Assigned task:
Each line of the entries below that includes "voor" belongs in your answer.

====

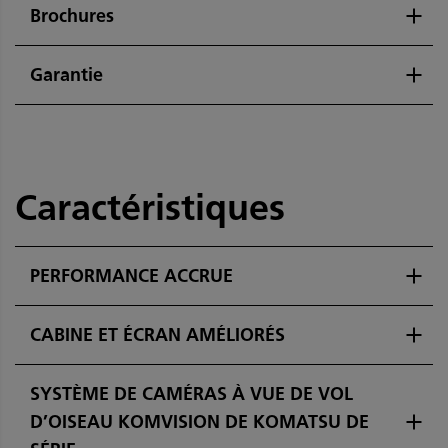
Brochures
Garantie
Caractéristiques
PERFORMANCE ACCRUE
CABINE ET ÉCRAN AMÉLIORÉS
SYSTÈME DE CAMÉRAS À VUE DE VOL
D’OISEAU KOMVISION DE KOMATSU DE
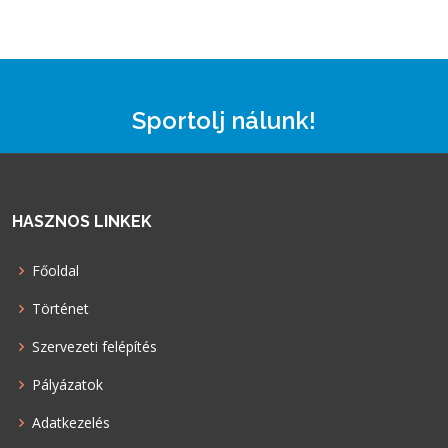
Sportolj nálunk!
HASZNOS LINKEK
Főoldal
Történet
Szervezeti felépítés
Pályázatok
Adatkezelés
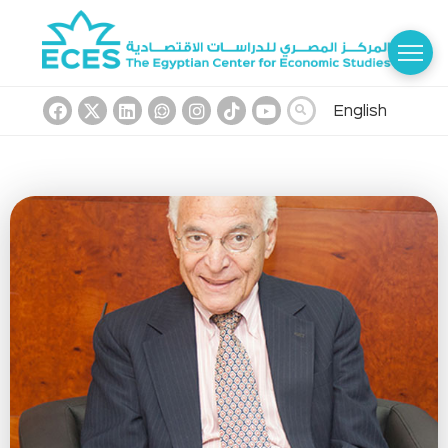
English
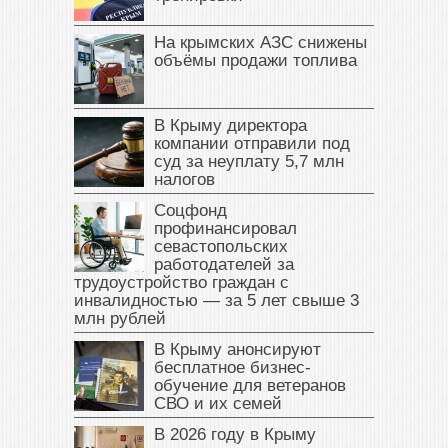
На крымских АЗС снижены
объёмы продажи топлива
В Крыму директора
компании отправили под
суд за неуплату 5,7 млн
налогов
Соцфонд
профинансировал
севастопольских
работодателей за
трудоустройство граждан с
инвалидностью — за 5 лет свыше 3
млн рублей
В Крыму анонсируют
бесплатное бизнес-
обучение для ветеранов
СВО и их семей
В 2026 году в Крыму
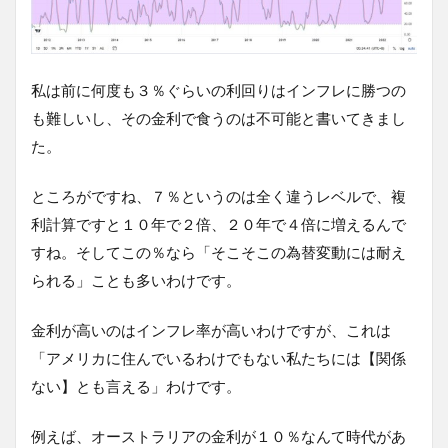
私は前に何度も３％ぐらいの利回りはインフレに勝つの
も難しいし、その金利で食うのは不可能と書いてきまし
た。
ところがですね、７％というのは全く違うレベルで、複
利計算ですと１０年で２倍、２０年で４倍に増えるんで
すね。そしてこの％なら「そこそこの為替変動には耐え
られる」ことも多いわけです。
金利が高いのはインフレ率が高いわけですが、これは
「アメリカに住んでいるわけでもない私たちには【関係
ない】とも言える」わけです。
例えば、オーストラリアの金利が１０％なんて時代があ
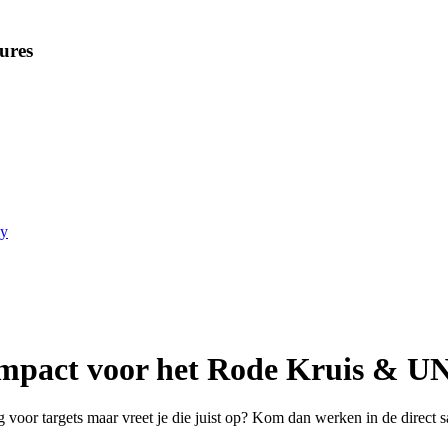
ures
ly
impact voor het Rode Kruis & 
g voor targets maar vreet je die juist op? Kom dan werken in de direct 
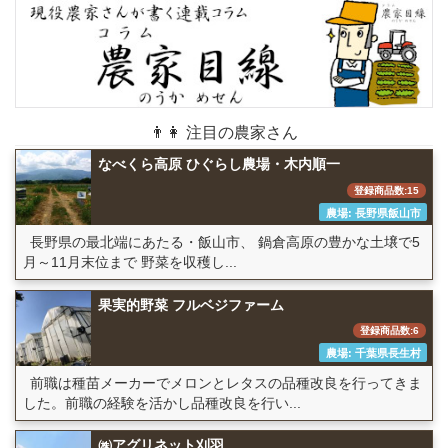
👨👩 注目の農家さん
なべくら高原 ひぐらし農場・木内順一
登録商品数:15
農場: 長野県飯山市
長野県の最北端にあたる・飯山市、 鍋倉高原の豊かな土壌で5
月～11月末位まで 野菜を収穫し...
果実的野菜 フルベジファーム
登録商品数:6
農場: 千葉県長生村
前職は種苗メーカーでメロンとレタスの品種改良を行ってきま
した。前職の経験を活かし品種改良を行い...
㈱アグリネット刈羽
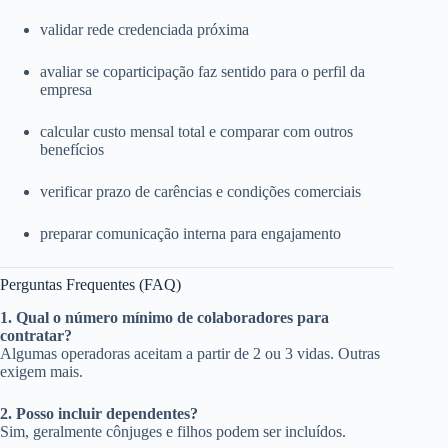
validar rede credenciada próxima
avaliar se coparticipação faz sentido para o perfil da
empresa
calcular custo mensal total e comparar com outros
benefícios
verificar prazo de carências e condições comerciais
preparar comunicação interna para engajamento
Perguntas Frequentes (FAQ)
1. Qual o número mínimo de colaboradores para
contratar?
Algumas operadoras aceitam a partir de 2 ou 3 vidas. Outras
exigem mais.
2. Posso incluir dependentes?
Sim, geralmente cônjuges e filhos podem ser incluídos.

====

Response to this exercise:
impact voor het Rode Kruis & 
g voor targets maar vreet je die juist op? Kom dan werken in de direct 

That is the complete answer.